Dai documenti ai dati, quali conseguenze per l’archivistica?
Inquadrando e introducendo il tema su Memoria Digitale , Simone Vettore fa riferimento alla vera e propria esplosione quantitativa di dati digitali che sono prodotti in maniera sempre più parcellizzata, e citando aspetti come l’Internet delle cose (ovvero la produzione di dati da parte di macchine e oggetti) e il cloud computing (inteso come il salvataggio in remoto dei dati), definisce questa tendenza come irreversibile e destinata a modificare di conseguenza la stessa idea di documento.
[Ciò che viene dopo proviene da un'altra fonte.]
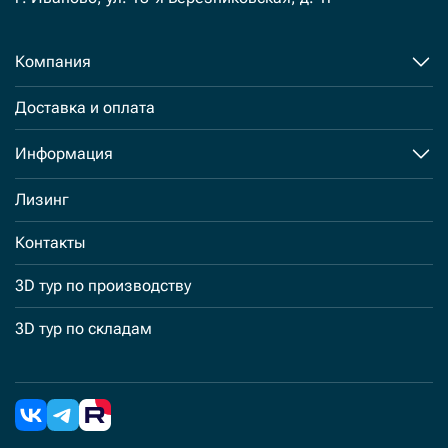
Компания
Доставка и оплата
Информация
Лизинг
Контакты
3D тур по производству
3D тур по складам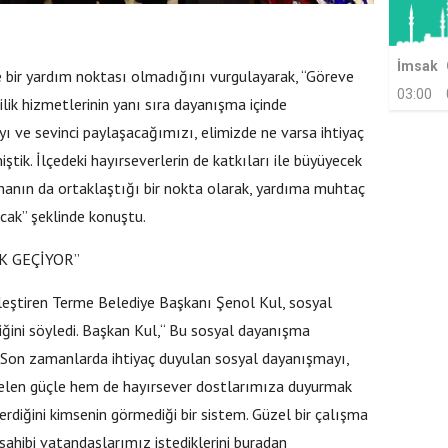
İmsak
 bir yardım noktası olmadığını vurgulayarak, “Göreve
03:00
lik hizmetlerinin yanı sıra dayanışma içinde
ı ve sevinci paylaşacağımızı, elimizde ne varsa ihtiyaç
tik. İlçedeki hayırseverlerin de katkıları ile büyüyecek
nın da ortaklaştığı bir nokta olarak, yardıma muhtaç
acak” şeklinde konuştu.
K GEÇİYOR”
leştiren Terme Belediye Başkanı Şenol Kul, sosyal
tiğini söyledi. Başkan Kul,“ Bu sosyal dayanışma
or. Son zamanlarda ihtiyaç duyulan sosyal dayanışmayı,
len güçle hem de hayırsever dostlarımıza duyurmak
erdiğini kimsenin görmediği bir sistem. Güzel bir çalışma
 sahibi vatandaşlarımız istediklerini buradan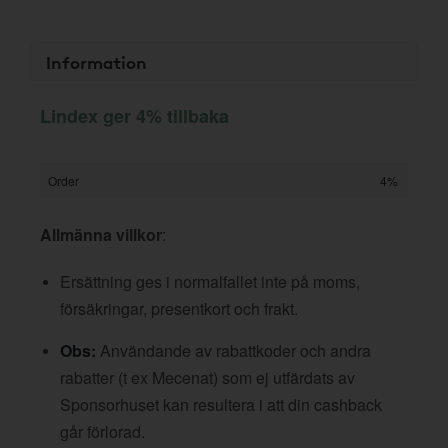
Information
Lindex ger 4% tillbaka
Order
4%
Allmänna villkor
:
Ersättning ges i normalfallet inte på moms,
försäkringar, presentkort och frakt.
Obs:
Användande av rabattkoder och andra
rabatter (t ex Mecenat) som ej utfärdats av
Sponsorhuset kan resultera i att din cashback
går förlorad.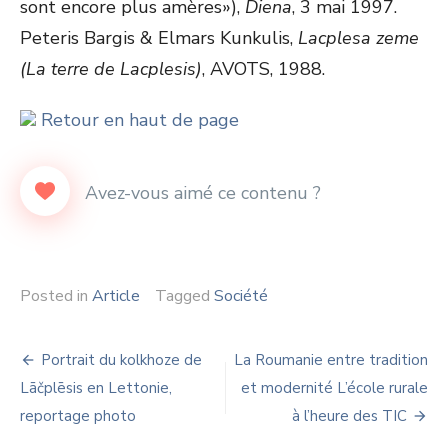
sont encore plus amères»),
Diena
, 3 mai 1997.
Peteris Bargis & Elmars Kunkulis,
Lacplesa zeme
(La terre de Lacplesis)
, AVOTS, 1988.
Retour en haut de page
Posted in
Article
Tagged
Société
Navigation
Portrait du kolkhoze de
La Roumanie entre tradition
de
Lāčplēsis en Lettonie,
et modernité L’école rurale
reportage photo
à l’heure des TIC
l’article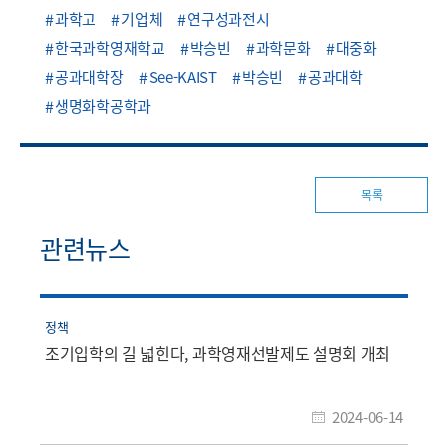
과학고
기업체
연구성과전시
한국과학영재학교
박승빈
과학문화
대중화
공과대학장
See-KAIST
박승빈
공과대학
생명화학공학과
목록
관련뉴스
정책
조기입학의 길 넓힌다, 과학영재선발제도 설명회 개최
2024-06-14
L’autore cita la definizione di documento formulata da Roberto Guarasci (“vista, temporalmente identificata e descritta, di un processo di estrazione di dati da repository che attesta e qualifica un evento o una transazione e che costitutivamente sarebbe composta da 3 elementi principali: i log, le evidenze ed i metadati”), e la giudica particolarmente calzante perché abbraccia tutti gli elementi oggetto della sua trattazione, ossia “i dati e i processi di conservazione / ricerca / estrazione ed uso a partire da ‘depositi’ qualificati”.
Nel prosieguo dell’articolo, Vettore elenca quindi in maniera sintetica quelle che ritiene le principali conseguenze archivistiche sulle quali occorrerebbe riflettere tenendo conto di queste tendenze:
1) “Nel momento in cui il documento perde le sue caratteristiche di fissità (essendo l’esito di un processo dinamico di estrazione di dati che possono risiedere in repository geograficamente ed amministrativamente distinte) vengono meno anche le sue caratteristiche “esteriori”.
2) Pertanto risulta impossibile o perlomeno assai difficile effettuare una analisi di tipo diplomatistico per attestare, così come avviene ancora con il documento contemporaneo, la sua autenticità.
3) Al contrario è possibile garantire quest’ultima solo dimostrando l’avvenuta ‘ininterrotta custodia’ dei luoghi fisici (server) nei quali vengono conservati i dati nonché l’adozione (e l’uso effettivo!) di adeguate policy.
4) Ritorna prepotentemente dunque l’importanza di costruire infrastrutture informatiche adeguate a supportare la mole sterminata di dati che, c’è da scommetterci, la nostra società produrrà negli anni a venire”.